My leg was stretched by weights as by now it was bent all the time.  I was then put in a body cast along with my complete left leg. I was in the hospital for one week. The nurses were good to me and I loved the food! 


I was in a cast for six months, during the hottest part of Michigan's humid summers. It was unbearably itchy and uncomfortable and so very HOT! Our house had no insulation, we never owned a fan, I could not sit in a cool bath tub of water. How I longed for that luxury!


After three months I had to have the cast removed and the leg checked.  Nowadays I think they use a saw of some kind, but at that time they used shears like big scissors and they cut right up the sides of the cast, from under my armpit to my ankle. Many times they cut the skin and I'd cry out in pain. The person cutting would try not to but it was impossible because the skin was folded and loose.  How sad I was when I was told I had to have another cast put on to insure the progress I was making. All I could think about was that heavy cast would have to be cut off again!


At home I was told to lay flat on my back in bed and stay there, but this was making me dizzy and weak. Plus, just going to the bathroom or trying to was murder. Eventually I cracked the cast at the groin and was able to walk around the house (like Frankenstein!) and before you knew it I was going all over the place and doing most things.


I remember the day I was discharged as "cured". That's what the hospital said.  My mother and I were dropped off at the hospital be a friend who had to leave. It was a cold, snowy day and it seemed like we waited forever.  They cut my cast off and I cried as they cut my skin in several places again. My leg looked terrible! I tried not to look at it. It looked like a stick with hanging flesh on it, some of it peeling like a bad sunburn. I could not bend the knee but the doctor said that would come with time and exercise.


My mother had brought my long underwear stockings and shoes.  It felt so funny to have them on with no feeling, really.  They gave me crutches to use and I felt so clumsy and afraid. I thought, if I fell, that stick of a leg of mine would crack and break up.  We finally got outside. Snow had accumulated on the ground and I was afraid of falling on the ice. We had no car, so we waited for a street car.
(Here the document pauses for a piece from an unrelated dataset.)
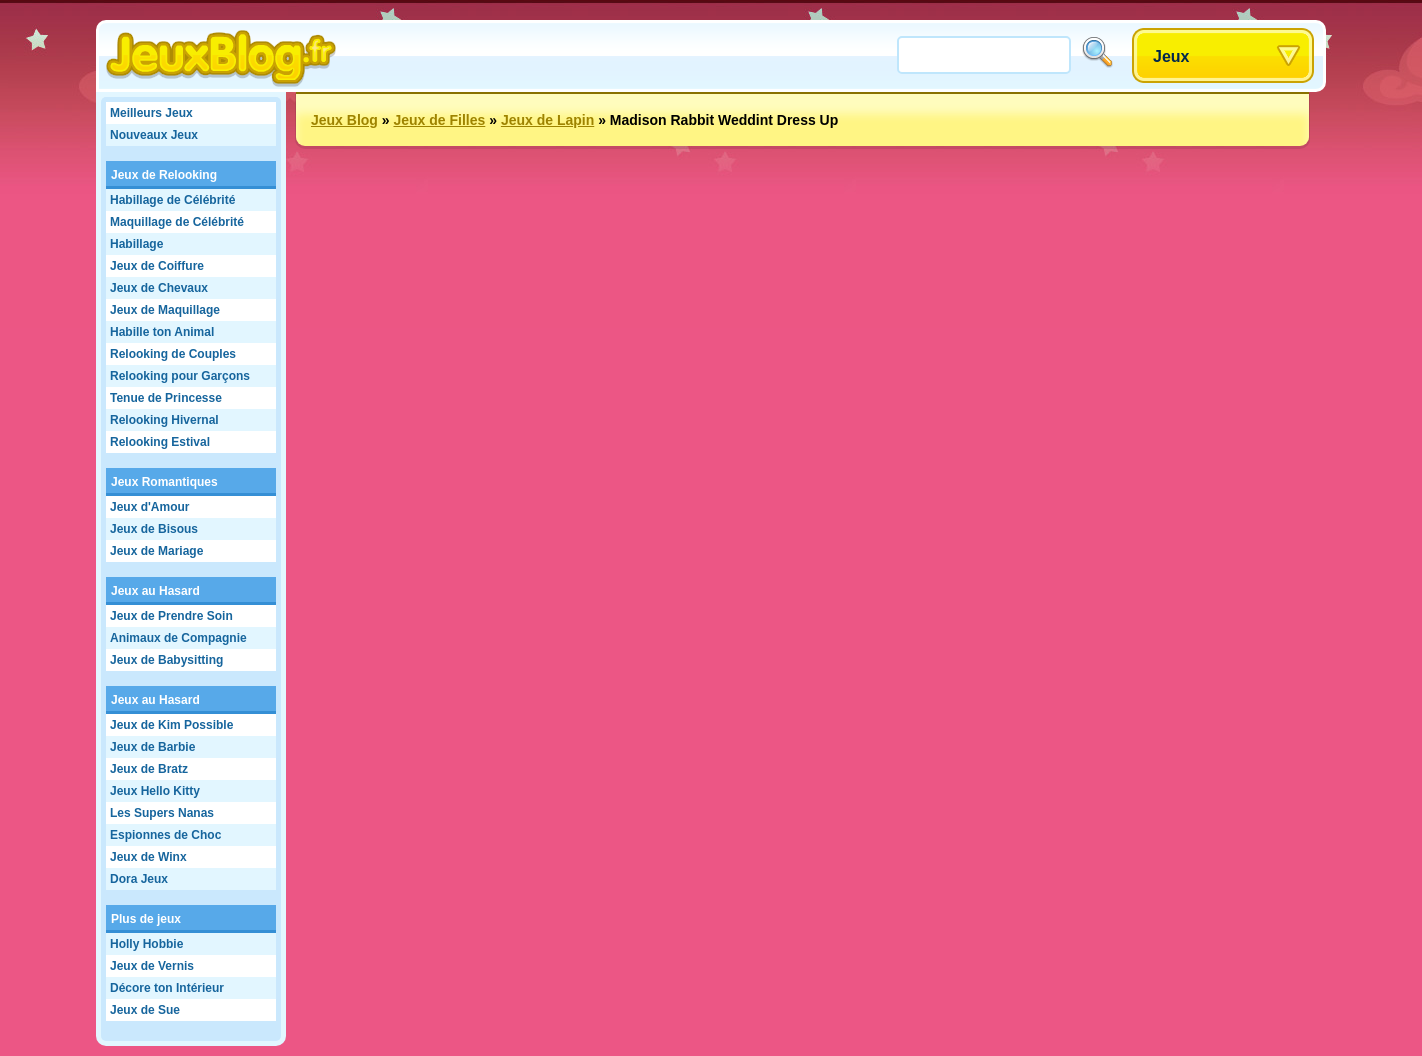 The height and width of the screenshot is (1056, 1422). I want to click on Jeux de Babysitting, so click(166, 660).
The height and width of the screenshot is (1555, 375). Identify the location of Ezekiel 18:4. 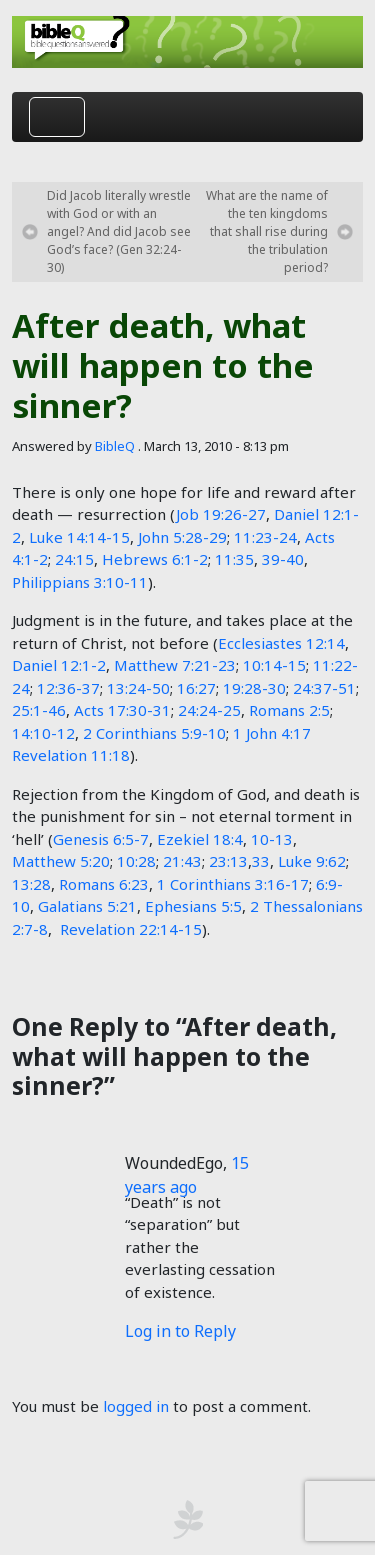 (200, 839).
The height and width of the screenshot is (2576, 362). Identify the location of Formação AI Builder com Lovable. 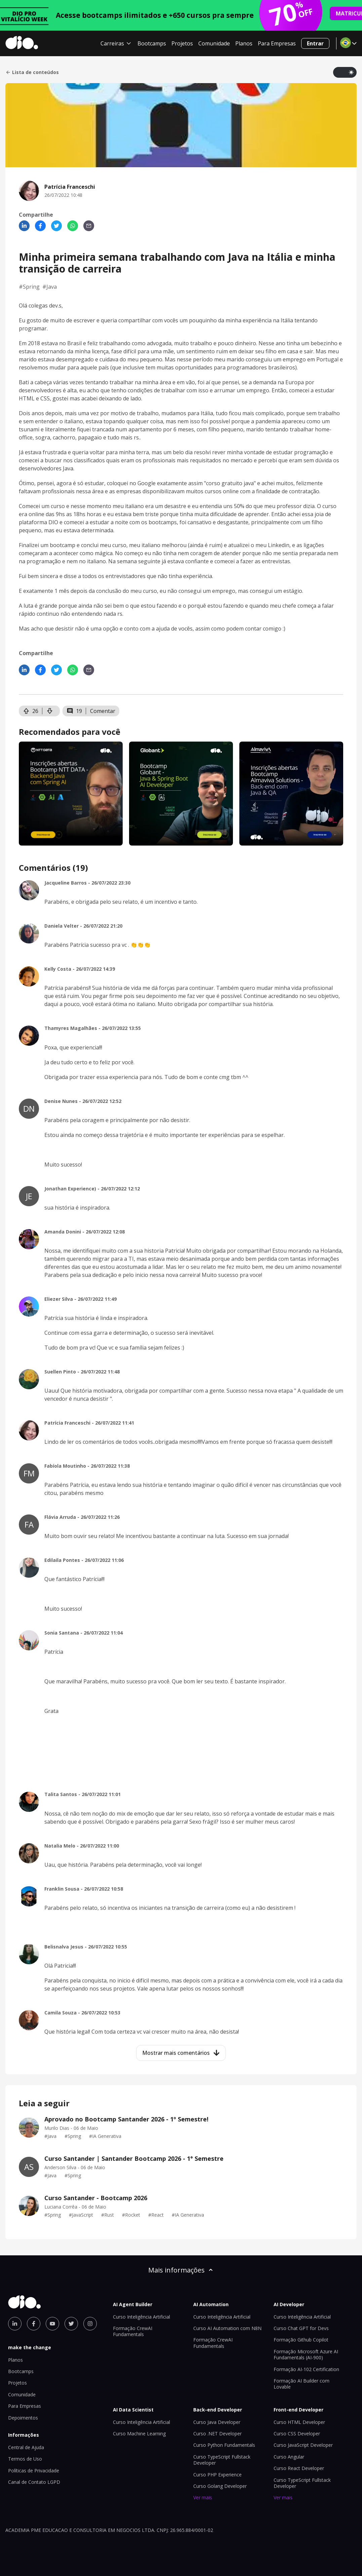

My mother and I and the crutches somehow got onto the streetcar and then back off and I walked the two blocks to the alley behind our house. By this time I was exhausted, cold, had no gloves and my fingers were numb and my legs were shaking. So, Mom, God bless her heart, carried me, piggy back, the rest of the way home. 


It was so good to be in the house! I just collapsed.  My brothers gathered around. Gene didn't say anything. Ed looked shocked. He said, "Will your leg ever look like the other one again?"


Having Polio changed my whole outlook on life.  It made me everlastingly thankful for the sheer pleasure of being able to walk! To work! To dance!  To run!  It taught me patience. At one time before I contracted Polio the girls at school remarked that my legs were somewhat bowed and I felt self-conscious about it.  After the Polio I could care less.  I was just thankful that I could walk. 


Many Polio victims during that time never regained that abililty to walk.  They were crippled for life. But I believe that the experimental technique that the French Doctor used with me (a cloth treated with medication to help draw out the poisons, then covered with a cast) gave me my life back. I will be forever grateful to him and often wish I could go back in time to thank him and the nurses who took such good care of me.